Neuroscience

The relationship between neuroscience and artificial neural networks is older than most people realize, more bidirectional than is usually acknowledged, and richer than the surface-level “brains and ANNs both have neurons, isn’t that suggestive” claim. This chapter is a launching point into the field and its connections to deep learning.

The historical thread

Neural networks as a computational idea were named after biological neurons. The McCulloch–Pitts neuron, the perceptron, the connectionist program of the 1980s — all of these took (some level of) inspiration from biology. The relationship was always loose: real neurons are far more complicated than the units in any artificial network, and even the most careful “biologically plausible” models leave out vast amounts of detail (dendritic computation, neuromodulation, glia, the temporal dynamics of spike trains, the chemistry).

The relationship has also been culturally up-and-down. There were periods (the early connectionism era, the early deep-learning era) when neuroscience-inspired ideas were exciting; there were periods (most of the 2010s) when the engineering-driven AI community could afford to mostly ignore biology because gradient-trained networks at scale were eating every benchmark in sight. The current moment is in between: there is renewed interest in the biology-AI interface, partly because some of the recent science-of-DL findings (representational geometry, learning dynamics, the role of feedback) rhyme with neuroscience in suggestive ways.

Where the two fields actually overlap

The substantive overlaps, as of 2026:

Receptive fields and feature emergence. As Chapter 2 discussed, the first-layer filters of a trained CNN converge to Gabor-like oriented edge detectors that look much like the receptive fields measured in V1 of biological visual cortex. This is one of the cleanest cross-domain results: a learning system trained on natural images, with broad but generic inductive bias, finds the same primitives that biology found over evolutionary time. It is one of the foundational pieces of evidence that something about the structure of natural images, more than the architecture, is doing this work.

Representational geometry. Tools from computational neuroscience — representational similarity analysis, manifold capacity calculations, decoding from population activity — are now used heavily in the analysis of ANN internals. The intellectual lineage runs from systems-neuroscience theorists like Yamins, DiCarlo, Saxe, Cohen, and Chung; the tools are now standard in deep-learning interpretability.

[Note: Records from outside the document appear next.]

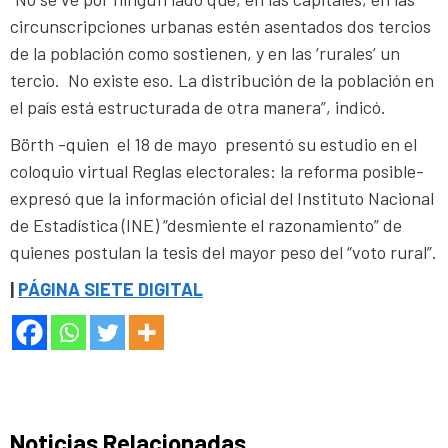
circunscripciones urbanas estén asentados dos tercios
de la población como sostienen, y en las ‘rurales’ un
tercio. No existe eso. La distribución de la población en
el país está estructurada de otra manera”, indicó.
Börth -quien el 18 de mayo presentó su estudio en el
coloquio virtual Reglas electorales: la reforma posible-
expresó que la información oficial del Instituto Nacional
de Estadística (INE) “desmiente el razonamiento” de
quienes postulan la tesis del mayor peso del “voto rural”.
|
PÁGINA SIETE DIGITAL
Noticias Relacionadas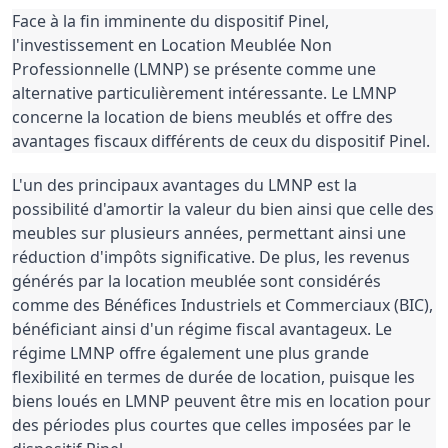
Face à la fin imminente du dispositif Pinel,
l'investissement en Location Meublée Non
Professionnelle (LMNP) se présente comme une
alternative particulièrement intéressante. Le LMNP
concerne la location de biens meublés et offre des
avantages fiscaux différents de ceux du dispositif Pinel.
L'un des principaux avantages du LMNP est la
possibilité d'amortir la valeur du bien ainsi que celle des
meubles sur plusieurs années, permettant ainsi une
réduction d'impôts significative. De plus, les revenus
générés par la location meublée sont considérés
comme des Bénéfices Industriels et Commerciaux (BIC),
bénéficiant ainsi d'un régime fiscal avantageux. Le
régime LMNP offre également une plus grande
flexibilité en termes de durée de location, puisque les
biens loués en LMNP peuvent être mis en location pour
des périodes plus courtes que celles imposées par le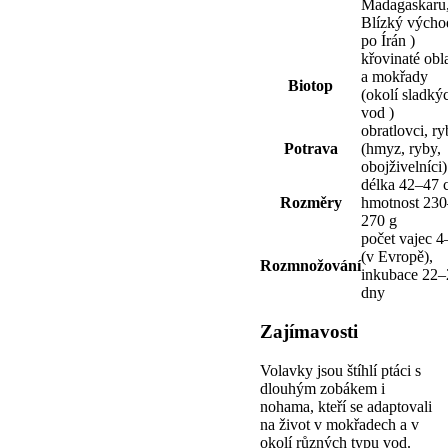
Madagaskaru
Blízký výcho
po Írán )
křovinaté obla
a mokřady
Biotop
(okolí sladký
vod )
obratlovci, r
Potrava
(hmyz, ryby,
obojživelníci)
délka 42–47 
Rozměry
hmotnost 230
270 g
počet vajec 4
(v Evropě),
Rozmnožování
inkubace 22–
dny
Zajímavosti
Volavky jsou štíhlí ptáci s
dlouhým zobákem i
nohama, kteří se adaptovali
na život v mokřadech a v
okolí různých typu vod.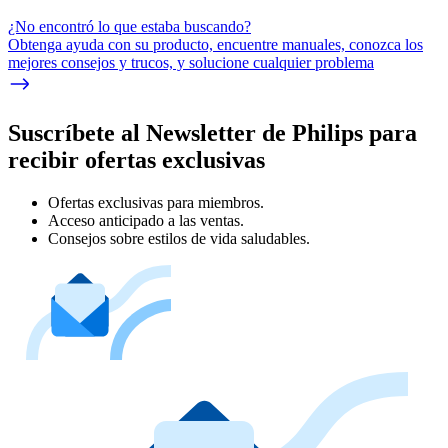
¿No encontró lo que estaba buscando?
Obtenga ayuda con su producto, encuentre manuales, conozca los
mejores consejos y trucos, y solucione cualquier problema
Suscríbete al Newsletter de Philips para
recibir ofertas exclusivas
Ofertas exclusivas para miembros.
Acceso anticipado a las ventas.
Consejos sobre estilos de vida saludables.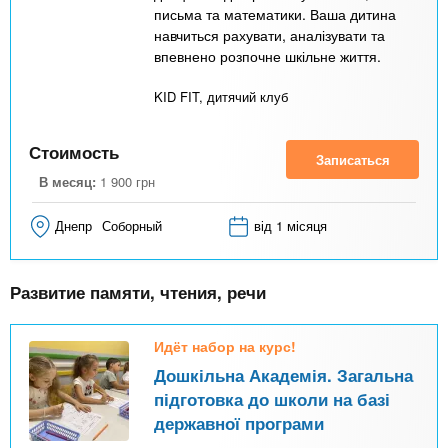
к
письма та математики. Ваша дитина
л
навчиться рахувати, аналізувати та
впевнено розпочне шкільне життя.
а
д
KID FIT, дитячий клуб
к
Стоимость
а
Записаться
)
В месяц:
1 900
грн
Днепр
Соборный
від 1 місяця
Развитие памяти, чтения, речи
Идёт набор на курс!
Дошкільна Академія. Загальна
підготовка до школи на базі
державної програми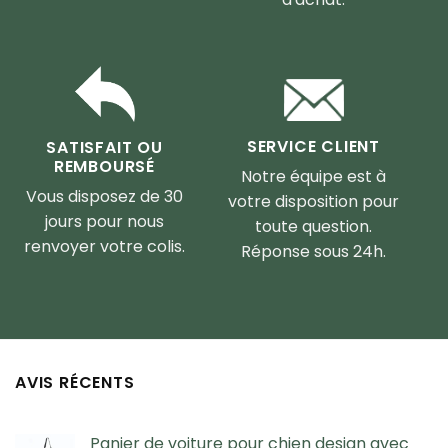
SERVICE CLIENT
SATISFAIT OU
REMBOURSÉ
Notre équipe est à
Vous disposez de 30
votre disposition pour
jours pour nous
toute question.
renvoyer votre colis.
Réponse sous 24h.
AVIS RÉCENTS
Panier de voiture pour chien design avec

Predictive coding. The hypothesis that the brain is constantly generating predictions about the next sensory state, and that learning is driven by where those predictions fail. This is, structurally, what next-token-prediction-style self-supervised learning is doing. The neuroscience literature on predictive coding (Friston, Rao, Ballard, and a long subsequent tradition) is intellectually adjacent to the modern self-supervised-learning literature, with periodic explicit cross-pollinations.

Place cells, grid cells, and world models. As mentioned in Chapter 10, biological place and grid cells encode spatial structure in a way that resembles what one would design for a world model. Several recent papers have shown grid-cell-like structure emerging in trained ANN representations under appropriate task conditions.

The motor side. Action selection, motor control, and the cerebellum’s role as a forward model — all of these have analogues in model-based RL and in the more agentic side of modern AI.

Where the two fields do not overlap (and shouldn’t be expected to)

Some popular cross-domain claims are weaker than they sound. “Artificial neural networks model the brain” is true at a very abstract level and not at the level most non-specialists imagine. ANNs are not built from biologically realistic neurons; their learning rule (backpropagation) is not what brains use; their architectures are not derived from anatomy. The cross-domain insights are real but selective, and the field has gotten more careful about overclaiming in this direction.

The honest stance: ANNs and brains are both large nonlinear adaptive systems that learn from environmental experience. That shared structure makes some intuitions transfer. But the systems are otherwise very different, and the transfers have to be checked, not assumed.

What a real neuroscience course brings to a DL reader

A few things the main spine of this book cannot replace:

  • A mature handling of what neurons actually do, including dendritic computation, neuromodulation, and the role of timing.
  • Hands-on experience with experimental data — electrophysiology, calcium imaging, fMRI — and the methodological rigor that working with biological data demands.
  • A historical sense of how the field has handled its own foundational puzzles, which has lessons for how to handle ours.
  • The animal-experiment tradition (which is the actual neuroethology the main book’s methodology is named after).

Where to go next

  • Graduate-level computational neuroscience courses (Dayan & Abbott’s textbook is a canonical entry point).
  • The NeurIPS / NeurReps / Cosyne literature for the AI/neuroscience interface.
  • The neuroAI community has produced a growing volume of review papers framing the intersection thoughtfully.
  • Direct experimental neuroscience training, if you can do it — the practice of designing a neuroscience experiment is the most efficient way to absorb what the field’s methodology actually is.

This chapter is a pointer, not a substitute. If the “networks as model organisms” framing of the main book interested you, the real neuroethology — done on animals, with stakes, in labs — is the source material that framing was drawn from.